By Morton Marcus
Through his budget proposals, President Trump is forcing all of us to be more explicit about our values. Take his desire to eliminate federal funding for the National Endowments for the Arts (NEA), the Humanities (NEH), plus programs for libraries, museums and the Corporation for Public Broadcasting (CPB).
These federal organizations will lose $971 million in Trump’s budget. Indiana’s Arts Commission and its Humanities counterpart together get about $1.6 million. The CPB pumps $8.8 million into the state for public radio and TV. Museum and library support comes to $3.2 million. That totals to $13.6 million for Indiana from the Feds.
Weigh that against the Indianapolis subsidy for the Pacers (a presumably private, professional basketball team) to the tune of $16 million per year. What is the annual subsidy for the Colts? Is there a public subsidy for the baseball team in South Bend? For the hockey team in Fort Wayne? For the Evansville Otters?
Let’s be clear: I’m a sports fan. This weekend I watched IU lose a (7-3) baseball game to Nebraska. Need I do more to prove my devotion (addiction) to sports?
Our love for sports was impressed on my mind in the early 1970s at a Little League baseball game in a public park in Grand Island (NE). The modern playing field and stands were brilliantly lit for a night game. The players wore attractive uniforms and had new-looking equipment. It was an impactful testimonial to what we value.
I see the attraction of sports activities to potential businesses and residents. I believe it is good for a community to have teams to rally around, be they professional, college or high school. Americans love competition and eagerly identify with “their” teams, but do professional teams require perpetual government subsidies?
Americans also value the arts, the humanities, public radio and TV, our museums and our libraries. Arts and sports have many similarities. Both reward individual discipline and team performance. Both involve intensive learning and skill development. Both are practiced by a very limited number of professionals.
Sports are focused primarily on youth; arts, humanities, etc. are lifetime involvements.

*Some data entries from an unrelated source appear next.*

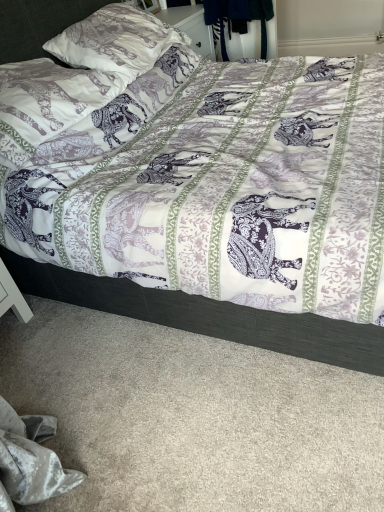 In order to face purple printed fabric bed at center, should I rotate leftwards or rightwards?

You should look right and rotate roughly 0.417 degrees.

What do you see at coordinates (46, 103) in the screenshot? I see `printed fabric pillow at upper left, which is the 2th pillow in top-to-bottom order` at bounding box center [46, 103].

The width and height of the screenshot is (384, 512). I want to click on purple printed fabric bed at center, so click(x=208, y=316).

Considering the sizes of objects purple printed fabric bed at center and printed fabric pillow at upper left, placed as the first pillow when sorted from bottom to top, in the image provided, who is bigger, purple printed fabric bed at center or printed fabric pillow at upper left, placed as the first pillow when sorted from bottom to top,?

With larger size is purple printed fabric bed at center.

From the image's perspective, which one is positioned higher, purple printed fabric bed at center or printed fabric pillow at upper left, which is the 2th pillow in top-to-bottom order?

From the image's view, purple printed fabric bed at center is above.

In terms of width, does purple printed fabric bed at center look wider or thinner when compared to printed fabric pillow at upper left, which is the 2th pillow in top-to-bottom order?

purple printed fabric bed at center is wider than printed fabric pillow at upper left, which is the 2th pillow in top-to-bottom order.

Which point is more distant from viewer, (155,49) or (22,50)?

The point (155,49) is farther from the camera.

From a real-world perspective, between matte white pillow at upper left, which is counted as the 2th pillow, starting from the bottom, and purple printed fabric bed at center, who is vertically lower?

purple printed fabric bed at center.

Which object is wider, matte white pillow at upper left, placed as the 1th pillow when sorted from top to bottom, or purple printed fabric bed at center?

With larger width is purple printed fabric bed at center.

Is matte white pillow at upper left, placed as the 1th pillow when sorted from top to bottom, taller than purple printed fabric bed at center?

In fact, matte white pillow at upper left, placed as the 1th pillow when sorted from top to bottom, may be shorter than purple printed fabric bed at center.

Is printed fabric pillow at upper left, which is the 2th pillow in top-to-bottom order, not near matte white pillow at upper left, placed as the 1th pillow when sorted from top to bottom?

That's not correct — printed fabric pillow at upper left, which is the 2th pillow in top-to-bottom order, is a little close to matte white pillow at upper left, placed as the 1th pillow when sorted from top to bottom.

Locate an element on the screen. pillow located behind the printed fabric pillow at upper left, placed as the first pillow when sorted from bottom to top is located at coordinates pyautogui.click(x=116, y=41).

Is printed fabric pillow at upper left, which is the 2th pillow in top-to-bottom order, oriented towards matte white pillow at upper left, which is counted as the 2th pillow, starting from the bottom?

No, printed fabric pillow at upper left, which is the 2th pillow in top-to-bottom order, is not oriented towards matte white pillow at upper left, which is counted as the 2th pillow, starting from the bottom.

Can you confirm if matte white pillow at upper left, placed as the 1th pillow when sorted from top to bottom, is shorter than printed fabric pillow at upper left, placed as the first pillow when sorted from bottom to top?

Incorrect, the height of matte white pillow at upper left, placed as the 1th pillow when sorted from top to bottom, does not fall short of that of printed fabric pillow at upper left, placed as the first pillow when sorted from bottom to top.

Based on the photo, would you consider matte white pillow at upper left, which is counted as the 2th pillow, starting from the bottom, to be distant from printed fabric pillow at upper left, placed as the first pillow when sorted from bottom to top?

No, matte white pillow at upper left, which is counted as the 2th pillow, starting from the bottom, is in close proximity to printed fabric pillow at upper left, placed as the first pillow when sorted from bottom to top.

Does matte white pillow at upper left, which is counted as the 2th pillow, starting from the bottom, have a smaller size compared to printed fabric pillow at upper left, placed as the first pillow when sorted from bottom to top?

No.

Between matte white pillow at upper left, which is counted as the 2th pillow, starting from the bottom, and printed fabric pillow at upper left, which is the 2th pillow in top-to-bottom order, which one appears on the right side from the viewer's perspective?

Positioned to the right is matte white pillow at upper left, which is counted as the 2th pillow, starting from the bottom.

Which of these two, printed fabric pillow at upper left, which is the 2th pillow in top-to-bottom order, or purple printed fabric bed at center, is smaller?

With smaller size is printed fabric pillow at upper left, which is the 2th pillow in top-to-bottom order.

Locate an element on the screen. This screenshot has height=512, width=384. bed on the right of printed fabric pillow at upper left, placed as the first pillow when sorted from bottom to top is located at coordinates (208, 316).

From the image's perspective, is printed fabric pillow at upper left, which is the 2th pillow in top-to-bottom order, above purple printed fabric bed at center?

No, from the image's perspective, printed fabric pillow at upper left, which is the 2th pillow in top-to-bottom order, is not over purple printed fabric bed at center.

Is printed fabric pillow at upper left, placed as the first pillow when sorted from bottom to top, at the left side of purple printed fabric bed at center?

Yes.

What's the angular difference between purple printed fabric bed at center and matte white pillow at upper left, placed as the 1th pillow when sorted from top to bottom,'s facing directions?

0.519 degrees separate the facing orientations of purple printed fabric bed at center and matte white pillow at upper left, placed as the 1th pillow when sorted from top to bottom.

Which object is closer to the camera, purple printed fabric bed at center or matte white pillow at upper left, placed as the 1th pillow when sorted from top to bottom?

purple printed fabric bed at center.

Consider the image. Is purple printed fabric bed at center next to matte white pillow at upper left, placed as the 1th pillow when sorted from top to bottom?

No, purple printed fabric bed at center is not touching matte white pillow at upper left, placed as the 1th pillow when sorted from top to bottom.

In terms of height, does purple printed fabric bed at center look taller or shorter compared to matte white pillow at upper left, placed as the 1th pillow when sorted from top to bottom?

In the image, purple printed fabric bed at center appears to be taller than matte white pillow at upper left, placed as the 1th pillow when sorted from top to bottom.

You are a GUI agent. You are given a task and a screenshot of the screen. Output one action in this format:
    pyautogui.click(x=<x>, y=<y>)
    Task: Click on the bed that is under the printed fabric pillow at upper left, placed as the first pillow when sorted from bottom to top (from a real-world perspective)
    
    Given the screenshot: What is the action you would take?
    pyautogui.click(x=208, y=316)

Find the location of a particular element. This screenshot has width=384, height=512. the 2nd pillow behind when counting from the purple printed fabric bed at center is located at coordinates (116, 41).

Looking at the image, which one is located closer to printed fabric pillow at upper left, placed as the first pillow when sorted from bottom to top, purple printed fabric bed at center or matte white pillow at upper left, placed as the 1th pillow when sorted from top to bottom?

matte white pillow at upper left, placed as the 1th pillow when sorted from top to bottom, is positioned closer to the anchor printed fabric pillow at upper left, placed as the first pillow when sorted from bottom to top.

Based on their spatial positions, is purple printed fabric bed at center or printed fabric pillow at upper left, which is the 2th pillow in top-to-bottom order, further from matte white pillow at upper left, placed as the 1th pillow when sorted from top to bottom?

Among the two, purple printed fabric bed at center is located further to matte white pillow at upper left, placed as the 1th pillow when sorted from top to bottom.

Which object lies nearer to the anchor point purple printed fabric bed at center, printed fabric pillow at upper left, which is the 2th pillow in top-to-bottom order, or matte white pillow at upper left, which is counted as the 2th pillow, starting from the bottom?

The object closer to purple printed fabric bed at center is printed fabric pillow at upper left, which is the 2th pillow in top-to-bottom order.

Looking at the image, which one is located further to printed fabric pillow at upper left, which is the 2th pillow in top-to-bottom order, matte white pillow at upper left, placed as the 1th pillow when sorted from top to bottom, or purple printed fabric bed at center?

Among the two, purple printed fabric bed at center is located further to printed fabric pillow at upper left, which is the 2th pillow in top-to-bottom order.

Considering their positions, is printed fabric pillow at upper left, which is the 2th pillow in top-to-bottom order, positioned closer to matte white pillow at upper left, placed as the 1th pillow when sorted from top to bottom, than purple printed fabric bed at center?

printed fabric pillow at upper left, which is the 2th pillow in top-to-bottom order, is positioned closer to the anchor matte white pillow at upper left, placed as the 1th pillow when sorted from top to bottom.

Which object lies nearer to the anchor point purple printed fabric bed at center, matte white pillow at upper left, placed as the 1th pillow when sorted from top to bottom, or printed fabric pillow at upper left, placed as the first pillow when sorted from bottom to top?

printed fabric pillow at upper left, placed as the first pillow when sorted from bottom to top, is positioned closer to the anchor purple printed fabric bed at center.

I want to click on pillow between purple printed fabric bed at center and matte white pillow at upper left, which is counted as the 2th pillow, starting from the bottom, along the z-axis, so click(x=46, y=103).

However, the imbalance in public funding of sports and “cultural” institutions is horrific.
I endorse my friend Fred McCarthy’s blog (indytaxdollars.typepad.com) suggesting each Hoosier community take a serious, open and comprehensive look at how it spends its public funds on sports and other beneficial activities.
In addition to the budget cuts mentioned above, the president wants to eliminate the Legal Services Corporation which provides 12 percent of the budget for Indiana Legal Services.
Annually, the nine Indiana offices of this vital organization help 11,000 low income Hoosiers in civil actions to protect their rights against overbearing government agencies and private businesses.
The federal government is poised to step away from activities that define civilized society.